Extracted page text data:
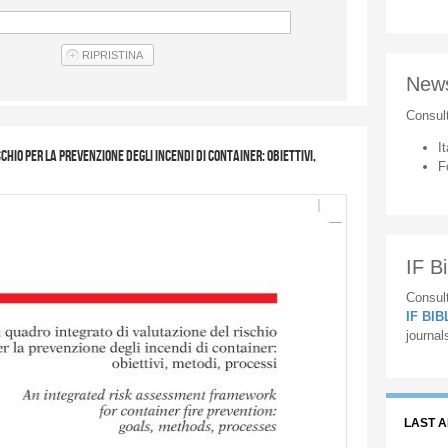
New
Consul
It
hio per la prevenzione degli incendi di container: obiettivi,
F
IF Bi
Consult
IF BI
journal
LAST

EXERCISE.
Transcribe the records above exactly, leaving out every picture.

ANSWER SECTION.
New
Consul
It
hio per la prevenzione degli incendi di container: obiettivi,
F
IF Bi
Consult
IF BI
journal
LAST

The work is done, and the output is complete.